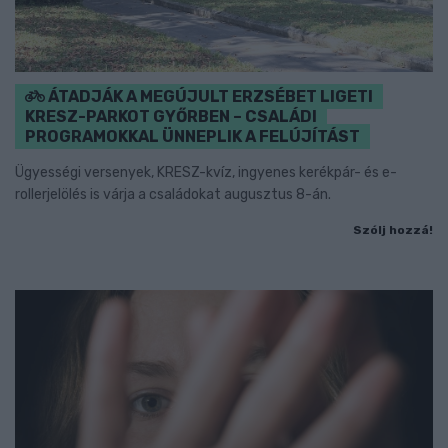
ÁTADJÁK A MEGÚJULT ERZSÉBET LIGETI
KRESZ-PARKOT GYŐRBEN – CSALÁDI
PROGRAMOKKAL ÜNNEPLIK A FELÚJÍTÁST
Ügyességi versenyek, KRESZ-kvíz, ingyenes kerékpár- és e-
rollerjelölés is várja a családokat augusztus 8-án.
Szólj hozzá!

◇ ◇ ◇ ◇

Keep only the lines from the one containing "KRESZ-PARKOT GYŐRBEN – CSALÁDI" through the final line of the records, and transcribe them exactly.

KRESZ-PARKOT GYŐRBEN – CSALÁDI
PROGRAMOKKAL ÜNNEPLIK A FELÚJÍTÁST
Ügyességi versenyek, KRESZ-kvíz, ingyenes kerékpár- és e-
rollerjelölés is várja a családokat augusztus 8-án.
Szólj hozzá!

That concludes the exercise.